Material to process
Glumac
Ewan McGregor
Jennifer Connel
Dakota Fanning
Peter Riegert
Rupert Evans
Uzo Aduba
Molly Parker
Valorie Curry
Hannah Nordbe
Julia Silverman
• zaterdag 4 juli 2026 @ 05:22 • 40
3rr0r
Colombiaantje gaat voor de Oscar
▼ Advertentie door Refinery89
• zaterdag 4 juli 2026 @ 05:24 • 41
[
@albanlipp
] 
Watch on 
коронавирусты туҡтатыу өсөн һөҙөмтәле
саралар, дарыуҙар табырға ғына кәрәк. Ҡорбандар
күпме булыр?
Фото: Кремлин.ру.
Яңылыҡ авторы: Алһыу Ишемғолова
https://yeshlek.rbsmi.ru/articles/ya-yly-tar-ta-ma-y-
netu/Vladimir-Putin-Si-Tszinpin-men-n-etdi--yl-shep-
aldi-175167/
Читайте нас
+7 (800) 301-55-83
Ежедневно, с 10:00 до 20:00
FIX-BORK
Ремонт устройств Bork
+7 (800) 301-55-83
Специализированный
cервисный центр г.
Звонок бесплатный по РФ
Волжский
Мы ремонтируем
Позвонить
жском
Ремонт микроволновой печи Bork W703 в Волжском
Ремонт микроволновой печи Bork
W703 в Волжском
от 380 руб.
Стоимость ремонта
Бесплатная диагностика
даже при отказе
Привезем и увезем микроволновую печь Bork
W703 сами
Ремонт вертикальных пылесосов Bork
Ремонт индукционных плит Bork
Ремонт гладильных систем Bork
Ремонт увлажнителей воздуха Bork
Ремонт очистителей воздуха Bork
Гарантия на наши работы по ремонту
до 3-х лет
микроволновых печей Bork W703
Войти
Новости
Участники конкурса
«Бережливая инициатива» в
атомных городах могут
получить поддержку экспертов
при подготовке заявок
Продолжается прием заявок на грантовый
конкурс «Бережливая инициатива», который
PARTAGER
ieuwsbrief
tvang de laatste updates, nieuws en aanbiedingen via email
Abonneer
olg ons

Description of the task
Your task is to retype the whole listing, keeping every word exactly as it is.

Response box
Glumac
Ewan McGregor
Jennifer Connel
Dakota Fanning
Peter Riegert
Rupert Evans
Uzo Aduba
Molly Parker
Valorie Curry
Hannah Nordbe
Julia Silverman
• zaterdag 4 juli 2026 @ 05:22 • 40
3rr0r
Colombiaantje gaat voor de Oscar
▼ Advertentie door Refinery89
• zaterdag 4 juli 2026 @ 05:24 • 41
[
@albanlipp
] 
Watch on 
коронавирусты туҡтатыу өсөн һөҙөмтәле
саралар, дарыуҙар табырға ғына кәрәк. Ҡорбандар
күпме булыр?
Фото: Кремлин.ру.
Яңылыҡ авторы: Алһыу Ишемғолова
https://yeshlek.rbsmi.ru/articles/ya-yly-tar-ta-ma-y-
netu/Vladimir-Putin-Si-Tszinpin-men-n-etdi--yl-shep-
aldi-175167/
Читайте нас
+7 (800) 301-55-83
Ежедневно, с 10:00 до 20:00
FIX-BORK
Ремонт устройств Bork
+7 (800) 301-55-83
Специализированный
cервисный центр г.
Звонок бесплатный по РФ
Волжский
Мы ремонтируем
Позвонить
жском
Ремонт микроволновой печи Bork W703 в Волжском
Ремонт микроволновой печи Bork
W703 в Волжском
от 380 руб.
Стоимость ремонта
Бесплатная диагностика
даже при отказе
Привезем и увезем микроволновую печь Bork
W703 сами
Ремонт вертикальных пылесосов Bork
Ремонт индукционных плит Bork
Ремонт гладильных систем Bork
Ремонт увлажнителей воздуха Bork
Ремонт очистителей воздуха Bork
Гарантия на наши работы по ремонту
до 3-х лет
микроволновых печей Bork W703
Войти
Новости
Участники конкурса
«Бережливая инициатива» в
атомных городах могут
получить поддержку экспертов
при подготовке заявок
Продолжается прием заявок на грантовый
конкурс «Бережливая инициатива», который
PARTAGER
ieuwsbrief
tvang de laatste updates, nieuws en aanbiedingen via email
Abonneer
olg ons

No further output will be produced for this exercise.